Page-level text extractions
....
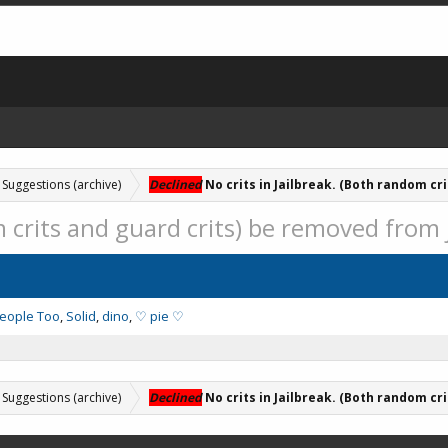
Suggestions (archive)
Declined
No crits in Jailbreak. (Both random cri
m crits and guard crits) be removed from 
People Too
Solid
dino
♡ pie ♡
Suggestions (archive)
Declined
No crits in Jailbreak. (Both random cri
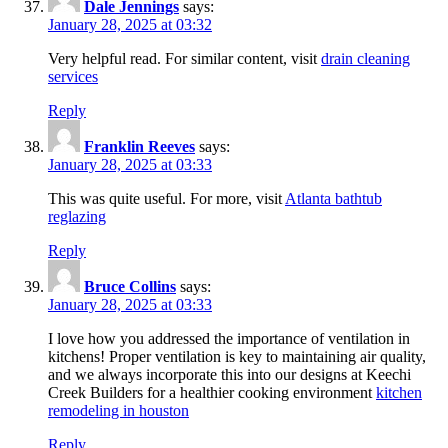
Dale Jennings
says:
January 28, 2025 at 03:32
Very helpful read. For similar content, visit
drain cleaning
services
Reply
Franklin Reeves
says:
January 28, 2025 at 03:33
This was quite useful. For more, visit
Atlanta bathtub
reglazing
Reply
Bruce Collins
says:
January 28, 2025 at 03:33
I love how you addressed the importance of ventilation in
kitchens! Proper ventilation is key to maintaining air quality,
and we always incorporate this into our designs at Keechi
Creek Builders for a healthier cooking environment
kitchen
remodeling in houston
Reply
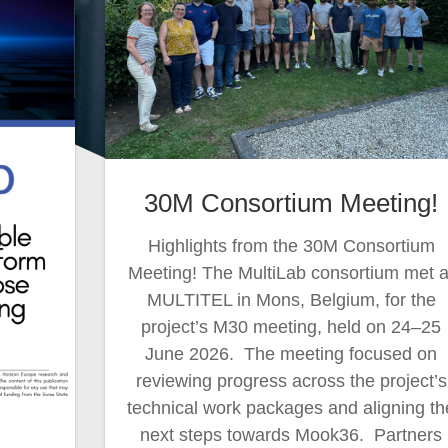
30M Consortium Meeting!
Highlights from the 30M Consortium
Meeting! The MultiLab consortium met a
MULTITEL in Mons, Belgium, for the
project’s M30 meeting, held on 24–25
June 2026. The meeting focused on
reviewing progress across the project’s
technical work packages and aligning th
next steps towards Mook36. Partners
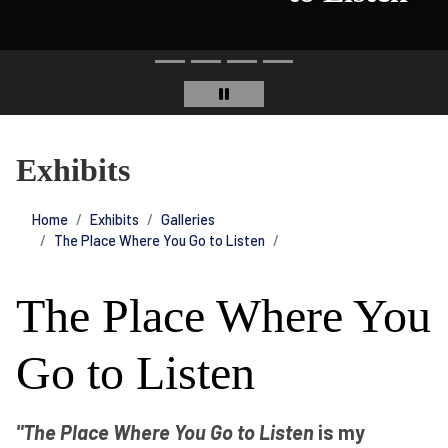
Exhibits
Home
Exhibits
Galleries
The Place Where You Go to Listen
The Place Where You
Go to Listen
"The Place Where You Go to Listen
is my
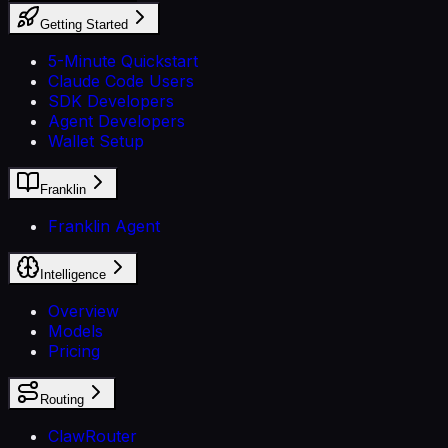
Getting Started
5-Minute Quickstart
Claude Code Users
SDK Developers
Agent Developers
Wallet Setup
Franklin
Franklin Agent
Intelligence
Overview
Models
Pricing
Routing
ClawRouter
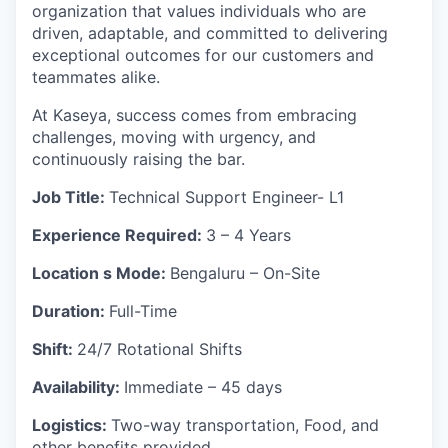
organization that values individuals who are
driven, adaptable, and committed to delivering
exceptional outcomes for our customers and
teammates alike.
At Kaseya, success comes from embracing
challenges, moving with urgency, and
continuously raising the bar.
Job
Title:
Technical Support Engineer- L1
Experience Required:
3 – 4 Years
Location s Mode:
Bengaluru – On-Site
Duration:
Full-Time
Shift:
24/7 Rotational Shifts
Availability:
Immediate – 45 days
Logistics:
Two-way transportation, Food, and
other benefits provided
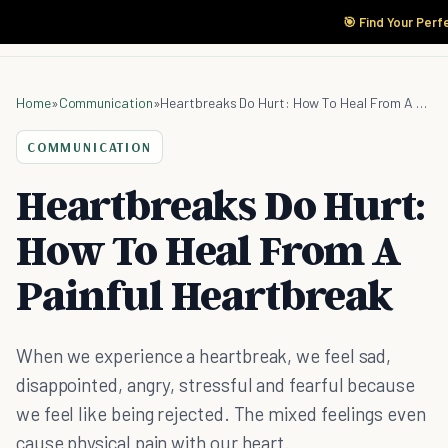
🎯 Find Your Perf
Home
»
Communication
»
Heartbreaks Do Hurt: How To Heal From A Painful Heartbreak
COMMUNICATION
Heartbreaks Do Hurt:
How To Heal From A
Painful Heartbreak
When we experience a heartbreak, we feel sad,
disappointed, angry, stressful and fearful because
we feel like being rejected. The mixed feelings even
cause physical pain with our heart.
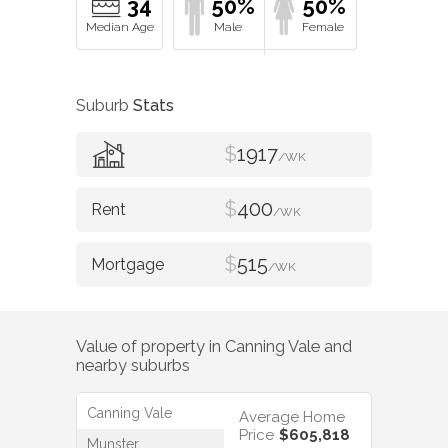
34
50%
50%
Suburb
Stats
$
1917
/WK
$
400
/WK
$
515
/WK
Value of property in
Canning Vale
and
nearby suburbs
Canning Vale
Average Home
Price
$605,818
Munster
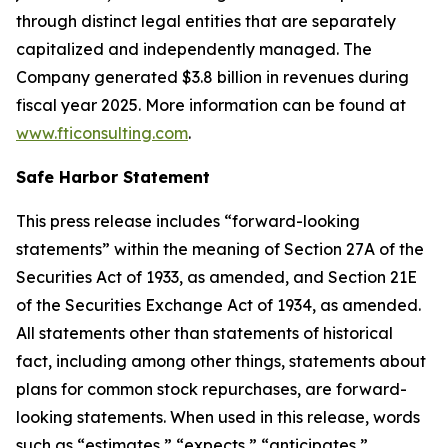
through distinct legal entities that are separately
capitalized and independently managed. The
Company generated $3.8 billion in revenues during
fiscal year 2025. More information can be found at
www.fticonsulting.com
.
Safe Harbor Statement
This press release includes “forward-looking
statements” within the meaning of Section 27A of the
Securities Act of 1933, as amended, and Section 21E
of the Securities Exchange Act of 1934, as amended.
All statements other than statements of historical
fact, including among other things, statements about
plans for common stock repurchases, are forward-
looking statements. When used in this release, words
such as “estimates,” “expects,” “anticipates,”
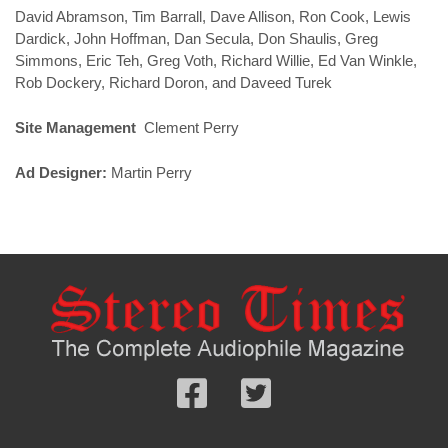
David Abramson, Tim Barrall, Dave Allison, Ron Cook, Lewis
Dardick, John Hoffman, Dan Secula, Don Shaulis, Greg
Simmons, Eric Teh, Greg Voth, Richard Willie, Ed Van Winkle,
Rob Dockery, Richard Doron, and Daveed Turek
Site Management
Clement Perry
Ad Designer:
Martin Perry
Follow
Follow
us
us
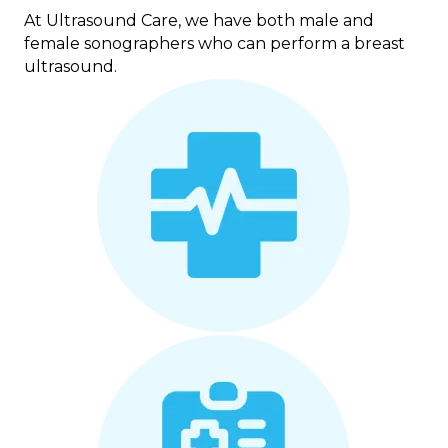
At Ultrasound Care, we have both male and
female sonographers who can perform a breast
ultrasound.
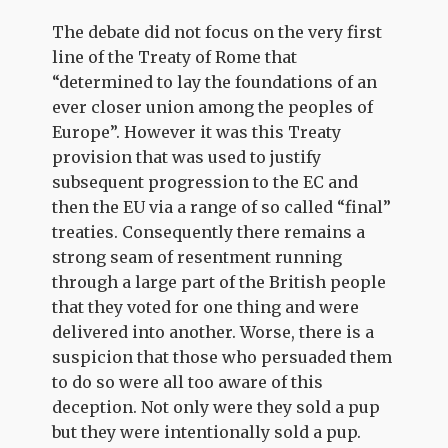
The debate did not focus on the very first
line of the Treaty of Rome that
“determined to lay the foundations of an
ever closer union among the peoples of
Europe”. However it was this Treaty
provision that was used to justify
subsequent progression to the EC and
then the EU via a range of so called “final”
treaties. Consequently there remains a
strong seam of resentment running
through a large part of the British people
that they voted for one thing and were
delivered into another. Worse, there is a
suspicion that those who persuaded them
to do so were all too aware of this
deception. Not only were they sold a pup
but they were intentionally sold a pup.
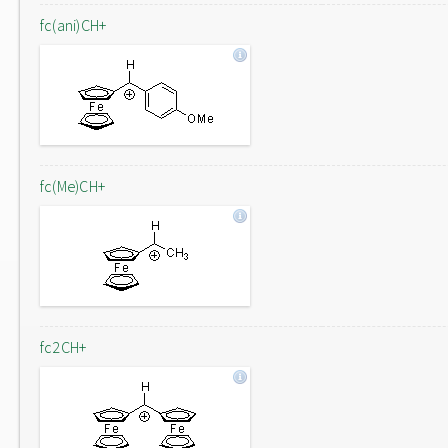
fc(ani)CH+
fc(Me)CH+
fc2CH+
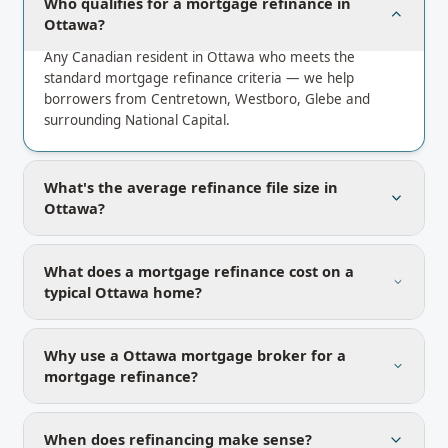
Who qualifies for a mortgage refinance in
Ottawa?
Any Canadian resident in Ottawa who meets the
standard mortgage refinance criteria — we help
borrowers from Centretown, Westboro, Glebe and
surrounding National Capital.
What's the average refinance file size in
Ottawa?
What does a mortgage refinance cost on a
typical Ottawa home?
Why use a Ottawa mortgage broker for a
mortgage refinance?
When does refinancing make sense?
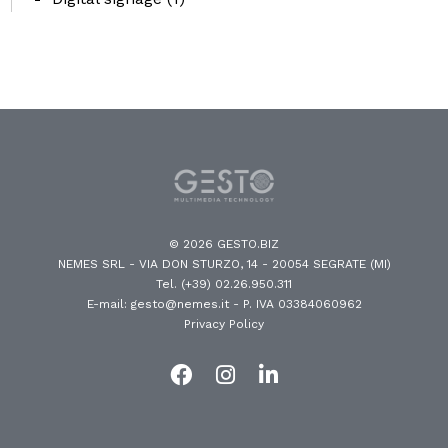
© 2026 GESTO.BIZ
NEMES SRL - VIA DON STURZO, 14 - 20054 SEGRATE (MI)
Tel. (+39) 02.26.950.311
E-mail: gesto@nemes.it
- P. IVA 03384060962
Privacy Policy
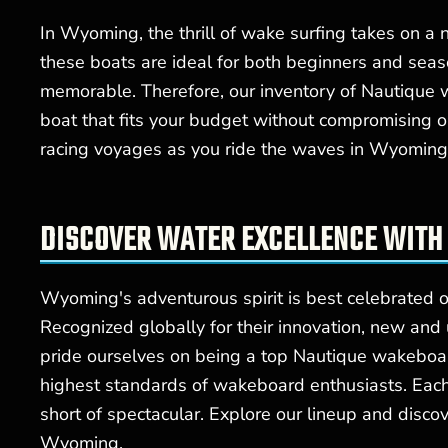
In Wyoming, the thrill of wake surfing takes on a
these boats are ideal for both beginners and sea
memorable. Therefore, our inventory of Nautique 
boat that fits your budget without compromising o
racing voyages as you ride the waves in Wyoming 
DISCOVER WATER EXCELLENCE WITH
Wyoming's adventurous spirit is best celebrated o
Recognized globally for their innovation, new an
pride ourselves on being a top Nautique wakeboa
highest standards of wakeboard enthusiasts. Each 
short of spectacular. Explore our lineup and disc
Wyoming.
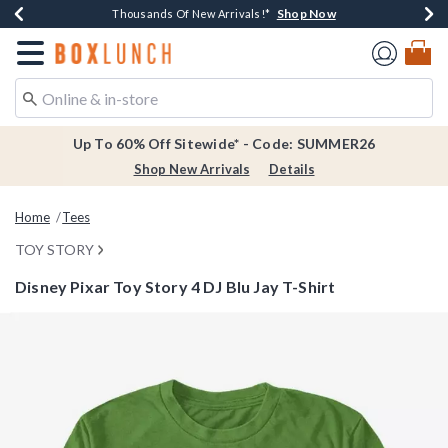
Shop Now
Shop Now
Shop Now
Shop Now
Earn $20 BoxLunch Money Every $40 Spent*
Thousands Of New Arrivals!*
Free Shipping Over $75*
Free In-Store Pickup*
Redirect to Boxlunch Home Page
Up To 60% Off Sitewide* - Code: SUMMER26
Shop New Arrivals
Details
Home
Tees
TOY STORY
Disney Pixar Toy Story 4 DJ Blu Jay T-Shirt
3.5 out of 5 Customer Rating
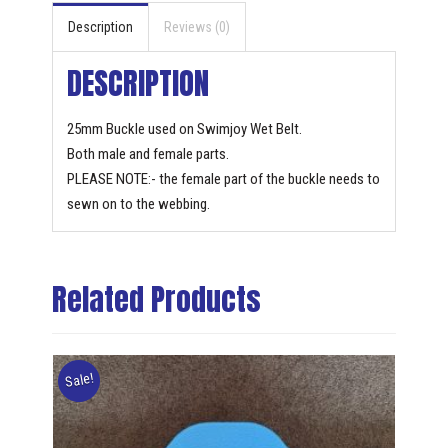
Description
Reviews (0)
DESCRIPTION
25mm Buckle used on Swimjoy Wet Belt.
Both male and female parts.
PLEASE NOTE:- the female part of the buckle needs to
sewn on to the webbing.
Related Products
Sale!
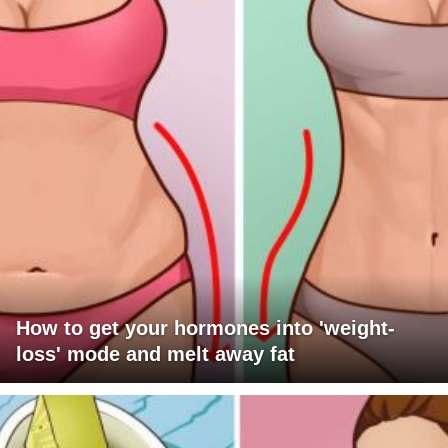
How to get your hormones into 'weight-
loss' mode and melt away fat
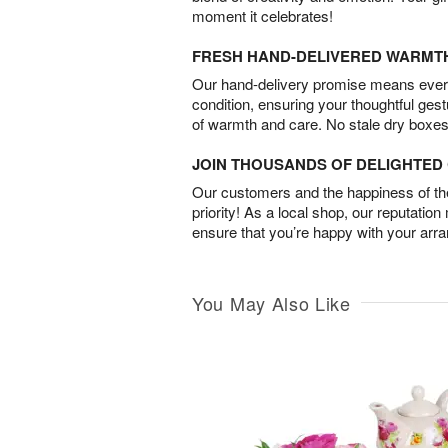
moment it celebrates!
FRESH HAND-DELIVERED WARMT
Our hand-delivery promise means every
condition, ensuring your thoughtful ges
of warmth and care. No stale dry boxes
JOIN THOUSANDS OF DELIGHTE
Our customers and the happiness of thei
priority! As a local shop, our reputation
ensure that you’re happy with your arr
You May Also Like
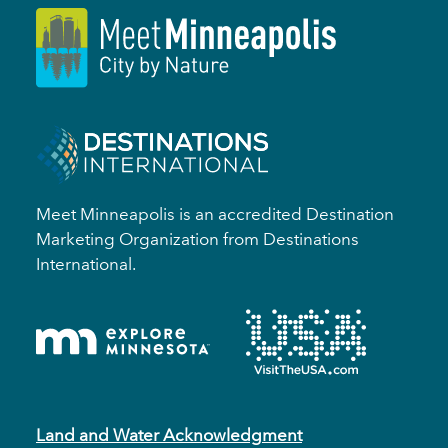
Meet Minneapolis is an accredited Destination
Marketing Organization from Destinations
International.
Land and Water Acknowledgment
....
What to work on :: Nothing except the lines from the one containing "foundations of an" through the one containing "mortgage refinance?" should appear in the answer, exactly as above and without pictures.

Answer ::
“determined to lay the foundations of an
ever closer union among the peoples of
Europe”. However it was this Treaty
provision that was used to justify
subsequent progression to the EC and
then the EU via a range of so called “final”
treaties. Consequently there remains a
strong seam of resentment running
through a large part of the British people
that they voted for one thing and were
delivered into another. Worse, there is a
suspicion that those who persuaded them
to do so were all too aware of this
deception. Not only were they sold a pup
but they were intentionally sold a pup.
fc(ani)CH+
fc(Me)CH+
fc2CH+
Who qualifies for a mortgage refinance in
Ottawa?
Any Canadian resident in Ottawa who meets the
standard mortgage refinance criteria — we help
borrowers from Centretown, Westboro, Glebe and
surrounding National Capital.
What's the average refinance file size in
Ottawa?
What does a mortgage refinance cost on a
typical Ottawa home?
Why use a Ottawa mortgage broker for a
mortgage refinance?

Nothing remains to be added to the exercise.